About this Event
33 Oxford Street, Cambridge, MA 02138
The ability to continuously learn and generalize to new problems quickly is a hallmark of general intelligence. While deep learning has driven progress in many natural language processing tasks, existing language models still require a lot of in-domain training examples (i.e., input/output pairs that are often costly to annotate), overfit to the idiosyncrasies of particular datasets, and forget previously learned knowledge when learning from new datasets. In contrast, humans are able to learn incrementally and accumulate task-agnostic knowledge to facilitate faster learning of new skills without forgetting old ones.
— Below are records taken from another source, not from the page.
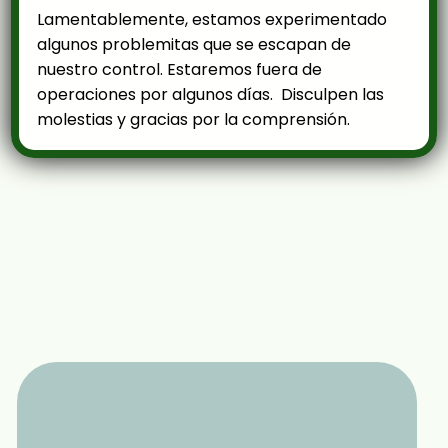
Lamentablemente, estamos experimentado
algunos problemitas que se escapan de
nuestro control. Estaremos fuera de
operaciones por algunos días. Disculpen las
molestias y gracias por la comprensión.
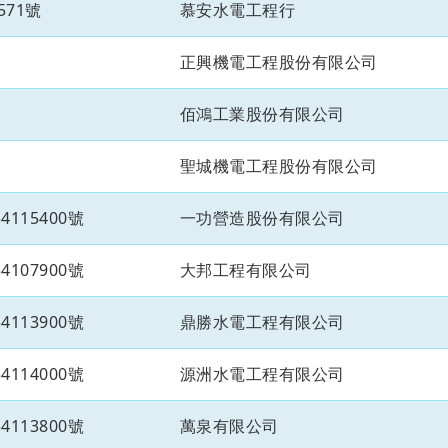
571號
慕安水電工程行
正興機電工程股份有限公司
佰鴻工業股份有限公司
聖城機電工程股份有限公司
115400號
一功營造股份有限公司
107900號
大邦工程有限公司
113900號
鼎勝水電工程有限公司
114000號
源洲水電工程有限公司
113800號
萬泉有限公司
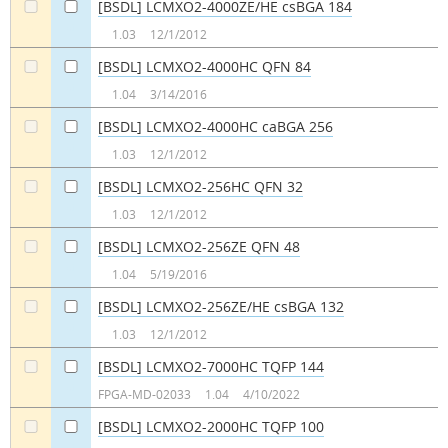
[BSDL] LCMXO2-4000ZE/HE csBGA 184
a
a
1.03
12/1/2012
[BSDL] LCMXO2-4000HC QFN 84
a
a
1.04
3/14/2016
[BSDL] LCMXO2-4000HC caBGA 256
a
a
1.03
12/1/2012
[BSDL] LCMXO2-256HC QFN 32
a
a
1.03
12/1/2012
[BSDL] LCMXO2-256ZE QFN 48
a
a
1.04
5/19/2016
[BSDL] LCMXO2-256ZE/HE csBGA 132
a
a
1.03
12/1/2012
[BSDL] LCMXO2-7000HC TQFP 144
a
a
FPGA-MD-02033
1.04
4/10/2022
[BSDL] LCMXO2-2000HC TQFP 100
a
a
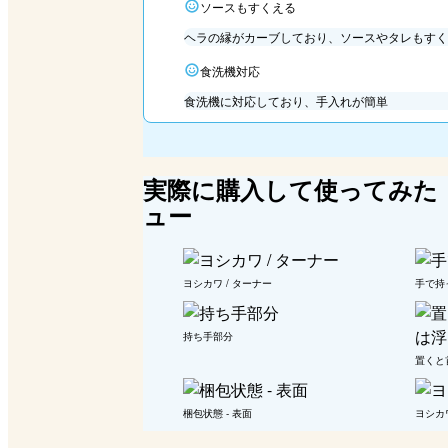
ソースもすくえる
ヘラの縁がカーブしており、ソースやタレもすく
食洗機対応
食洗機に対応しており、手入れが簡単
実際に購入して使ってみた 
ュー
ヨシカワ / ターナー
手で持
持ち手部分
置くと
梱包状態 - 表面
ヨシカワ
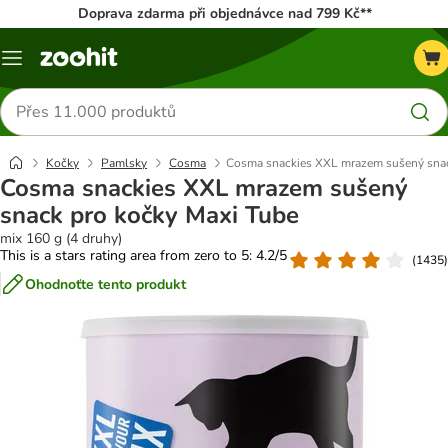
Doprava zdarma při objednávce nad 799 Kč**
Menu
Hledat
produkty
Kočky
Pamlsky
Cosma
Cosma snackies XXL mrazem sušený snac
Cosma snackies XXL mrazem sušený
snack pro kočky Maxi Tube
mix 160 g (4 druhy)
This is a stars rating area from zero to 5: 4.2/5
(
1435
)
Ohodnoťte tento produkt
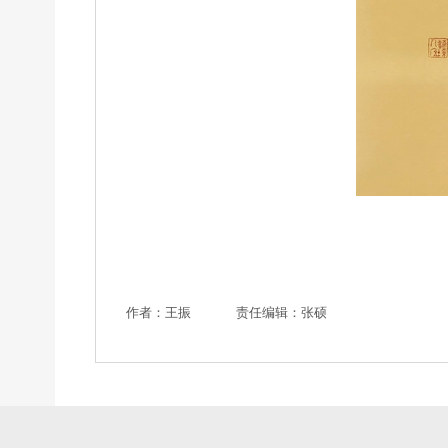
作者：王振
责任编辑：张硕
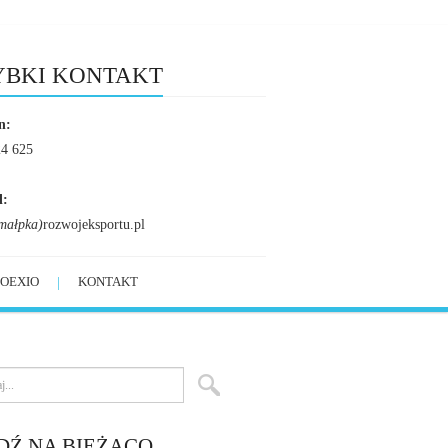
YBKI KONTAKT
n:
24 625
l:
małpka)
rozwojeksportu.pl
OEXIO
KONTAKT
DŹ NA BIEŻĄCO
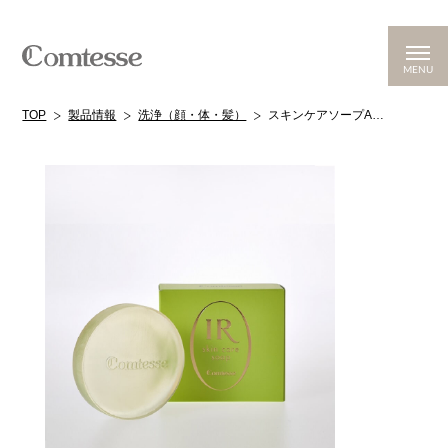
MENU
TOP
製品情報
洗浄（顔・体・髪）
スキンケアソープA（透明石けんさっぱりタイプ （脂性肌・混合肌・普通肌））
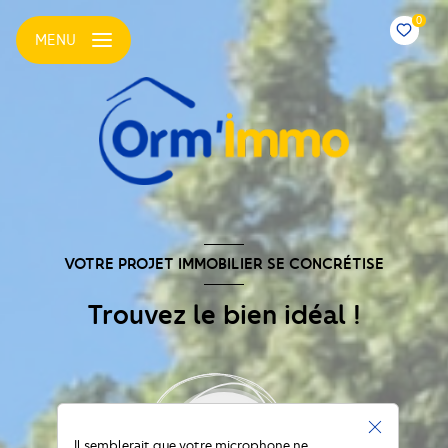
0
MENU
VOTRE PROJET IMMOBILIER SE CONCRÉTISE
Trouvez le bien idéal !
Il semblerait que votre microphone ne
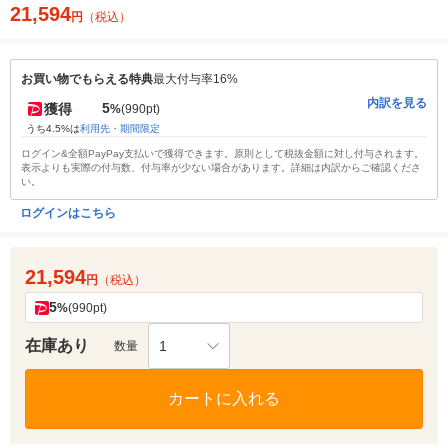
21,594
円
（税込）
お買い物でもらえる特典
最大付与率16%
内訳を見る
5
獲得
%
(990pt)
うち4.5%は
利用先・期間限定
ログイン&全額PayPay支払いで獲得できます。原則として税抜金額に対し付与されます。
表示よりも実際の付与数、付与率が少ない場合があります。詳細は内訳からご確認くださ
い。
ログインはこちら
21,594
円
（税込）
5
%
(990pt)
在庫あり
1
数量
カートに入れる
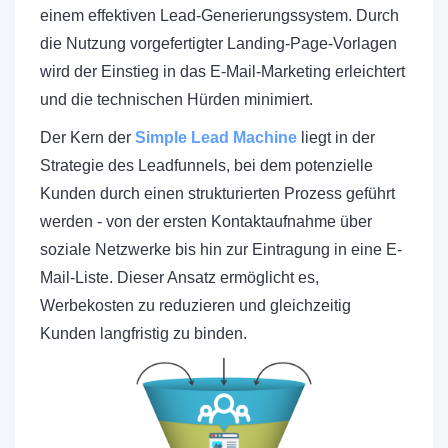
einem effektiven Lead-Generierungssystem. Durch
die Nutzung vorgefertigter Landing-Page-Vorlagen
wird der Einstieg in das E-Mail-Marketing erleichtert
und die technischen Hürden minimiert.
Der Kern der
Simple Lead Machine
liegt in der
Strategie des Leadfunnels, bei dem potenzielle
Kunden durch einen strukturierten Prozess geführt
werden - von der ersten Kontaktaufnahme über
soziale Netzwerke bis hin zur Eintragung in eine E-
Mail-Liste. Dieser Ansatz ermöglicht es,
Werbekosten zu reduzieren und gleichzeitig
Kunden langfristig zu binden.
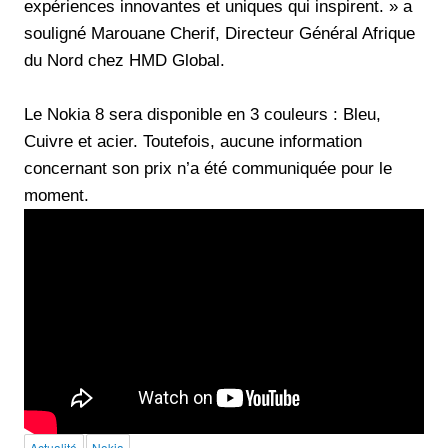
expériences innovantes et uniques qui inspirent. » a
souligné Marouane Cherif, Directeur Général Afrique
du Nord chez HMD Global.
Le Nokia 8 sera disponible en 3 couleurs : Bleu,
Cuivre et acier. Toutefois, aucune information
concernant son prix n’a été communiquée pour le
moment.
Actualité
Nokia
In this talk, I will argue that obtaining such an ability for a language model requires significant advances in how to represent, store, and reuse knowledge acquired from textual data. I will present two methods in this direction: (i) an episodic memory module that allows a neural network language model to continually learn without forgetting even when it encounters shifts in the data distribution (e.g., when switching from news articles to social media posts); and (ii) a self-supervised learning framework that unifies classical and modern word representation learning models---which have been the main driver of progress in transfer learning in natural language processing---and connects them to analogous methods used in other domains (e.g., computer vision, audio processing). I will conclude by briefly discussing a series of future research programs toward building a general linguistically intelligent agent.